/osteoarthritis-classification

this is a implementation for knee KL score prediction.

Primary LanguagePythonOtherNOASSERTION

Osteoarthritis_classification

This is a software developed for the classification of osteoarthritis. Automatic grading of knee osteoarthritis severity combined with joint space narrowing. After importing the original image of the posterior anterior view of the knee X-ray, the software automatically grades the severity of osteoarthritis of the knee (KOA) and provides knee joint detection, knee bone segmentation and joint space narrowing.

This repository provides a visual (GUI) version of the executable software for display analysis of individual cases and non-display batch processing of multiple case treatments. In addition, this executable software is user-friendly and does not require a coding background or python environment; we believe these can be used as reference and learning software for radiologists in their daily diagnoses.

In addition to the executable version, we provide the source code as well as the dockerfile and python environment requirements.
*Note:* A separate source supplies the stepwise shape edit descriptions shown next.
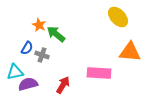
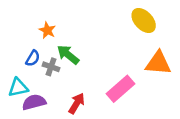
green arrow: (56, 34) -> (68, 55), moved
pink rectangle: (99, 73) -> (120, 89), turned -45

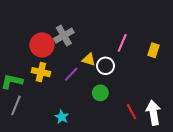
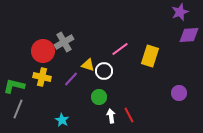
pink line: (122, 43) -> (120, 49), turned 30
yellow rectangle: (153, 50) -> (150, 56), size x1.5
white arrow: (153, 113) -> (111, 116), moved, size x0.6

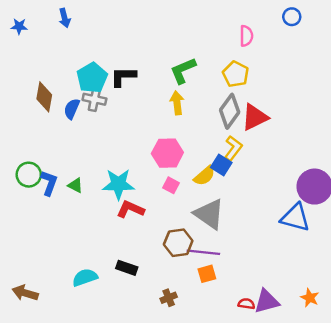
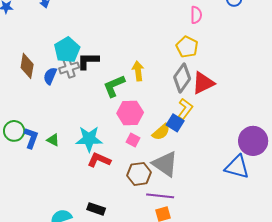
green L-shape: (183, 71) -> (114, 86), moved
black L-shape: (123, 77) -> (88, 61), moved
gray cross: (94, 99) -> (69, 68), turned -30
brown hexagon: (178, 243) -> (139, 174), moved

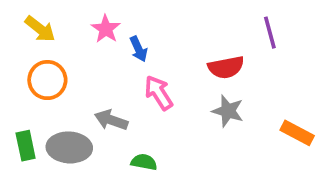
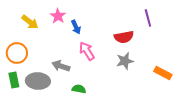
yellow arrow: (40, 29) -> (30, 22), moved
orange circle: (47, 80) -> (17, 53), moved
gray star: (228, 111) -> (125, 61), turned -30

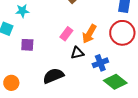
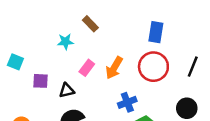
cyan star: (22, 11) -> (65, 42), moved
black triangle: (77, 53) -> (67, 90), moved

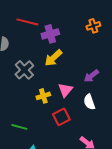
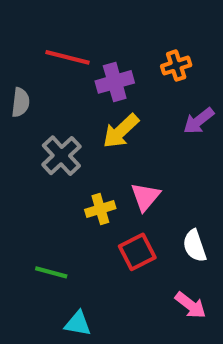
orange cross: (93, 26) -> (176, 66), moved
purple arrow: (91, 76) -> (199, 121), moved
white semicircle: (89, 102) -> (195, 246), moved

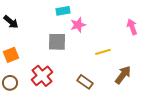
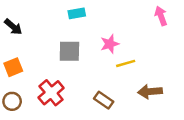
pink star: (78, 25) -> (110, 44), moved
pink arrow: (132, 27) -> (161, 16), moved
brown arrow: (123, 75) -> (150, 92), turned -132

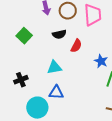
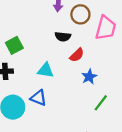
green square: (24, 36) -> (14, 45), moved
blue star: (101, 61) -> (89, 77), moved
We welcome any further development and modifications under our non-commercial use license.

Developed by: Hanxue Gu.

run executable version of software (no python enviroment required).

for Mac users

version 1: the non-dislay version

step 1: go to the exe folder , for example: path to /image_final_pipeline

step 2: type in the command line:

./image_final_pipeline --img-name --png-path --txt-path

notice: --img-name: the path and the name of the dicom image. (** we also support png image version now is raw dicom file is not available) --png-path: the path to save the result as an png image. --txt-path: save the result in an txt file.

for exmaple:

./image_final_pipeline \
--img-name "102451" \
--png-path "img_folder/result.png" \
--txt-path "txt_folder/result.txt" \

version 2: the GUI version

step 1: go to the exe folder, for example: /image_final_gui

step 2: type in the command line:

./image_final_gui

step 3: it will generate a window with two button on the top (The GUI is shown below, the blue contor is the segmentation results and the red lines are the joint space distance on both medial side and lateral side), then click "import" to import the dicom image.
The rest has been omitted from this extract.